Solid IT to support continuityMay 18, 2020
Ahmed Al Barwani, CEO of Muna Noor, talks to The Energy Year about how the company is tackling the Covid-19 challenge and how rate reductions are affecting the manufacturing sector. Omani-registered and owned by Kuwait’s Boubyan Petrochemical Company, Muna Noor manufactures piping products.
What steps has Muna Noor taken to prepare its workplace and sites for coping with the pandemic?
Just like everyone else around the globe, we were forced to take quick actions in response to the rapidly escalating pandemic. We had a solid infrastructure in place and it took us a day to transition to remote work. It was a smooth process, thanks to quick decision making.

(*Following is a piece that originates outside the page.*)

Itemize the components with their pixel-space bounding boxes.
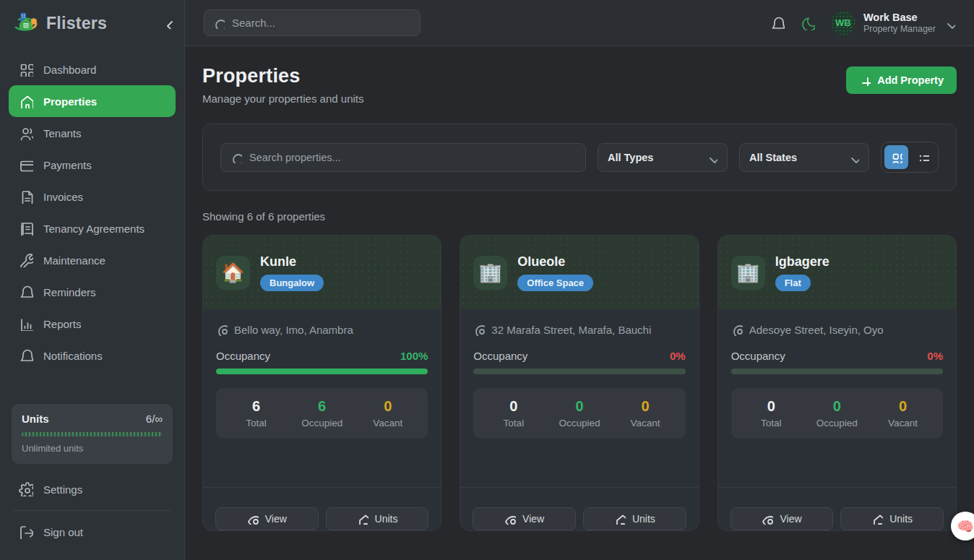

We have a very stable IT infrastructure that has allowed all of our different departments to shift their work seamlessly from the office to their homes.
We have been trying to minimise the exposure of our employees to Covid-19 and we came up with our own set of protective measures in addition to the ones rolled out by the government. We have doubled the available accommodation for our staff and also encouraged our subcontractors to stay at these facilities, so that we have better visibility and control over the health and safety of all the people working with us. Our factories are sanitised before and after every shift, and twice during each shift, and we have been doing temperature checks. We have provided masks, gloves and other protective gear for our workers.
Fortunately, as of now we have not had any cases. We started to do some drills to simulate what would happen in case we had a Covid-19 case reported on our production site. We also encourage all of our employees to come up with new ideas for producing medical kits and protective equipment.
How do you expect the company’s sales activity to perform in the current climate?
We did see a minor reduction in our sales activity, mostly because we have less face-to-face interaction with our clients. Reductions mostly appeared in the retail sector because many of the retail outlets have simply shut down. That represents about 10% of our business. Everything else seems to have continued and we have actually been awarded some more projects during this period.
From an infrastructure and sales perspective, we are well positioned to ensure business continuity in Q2 of this year. The sales projections for May and June still look promising, with a small drop of 5-10%. However, we expect Q3 to be much more challenging.
How have rate reductions affected the manufacturing sector?
Oil and gas companies tend to ask for rate reductions of up to 30%. We simply cannot accommodate such high discounts in our pricing because 70-80% of our costs are related to obtaining raw materials. If prices of raw materials also went down, we would be in a better position to meet rate reduction requirements, but that is not the case. We expect to see the real impact of the plummeting oil prices in the coming weeks in Oman, as the government has already made the announcement to cut budgets by at least 10% amid the coronavirus. They did not clarify which particular areas of the economy will be affected by these reductions.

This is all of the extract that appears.